ASSIGNED TASK —
Set down all the data again. Change nothing.
··· EXERCISE INPUTS ···
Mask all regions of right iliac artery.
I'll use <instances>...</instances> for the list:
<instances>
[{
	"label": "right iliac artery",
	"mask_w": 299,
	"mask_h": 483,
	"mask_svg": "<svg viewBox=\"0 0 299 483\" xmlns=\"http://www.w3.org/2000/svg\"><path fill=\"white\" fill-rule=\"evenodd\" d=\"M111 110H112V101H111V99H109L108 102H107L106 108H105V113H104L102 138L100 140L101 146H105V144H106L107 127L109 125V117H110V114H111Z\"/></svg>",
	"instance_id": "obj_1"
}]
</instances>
···
OUTPUT FOR THIS TASK —
Mask all regions of right iliac artery.
I'll use <instances>...</instances> for the list:
<instances>
[{
	"label": "right iliac artery",
	"mask_w": 299,
	"mask_h": 483,
	"mask_svg": "<svg viewBox=\"0 0 299 483\" xmlns=\"http://www.w3.org/2000/svg\"><path fill=\"white\" fill-rule=\"evenodd\" d=\"M111 110H112V101H111V99H109L108 102H107L106 108H105V113H104L102 138L100 140L101 146H105V144H106L107 127L109 125V117H110V114H111Z\"/></svg>",
	"instance_id": "obj_1"
}]
</instances>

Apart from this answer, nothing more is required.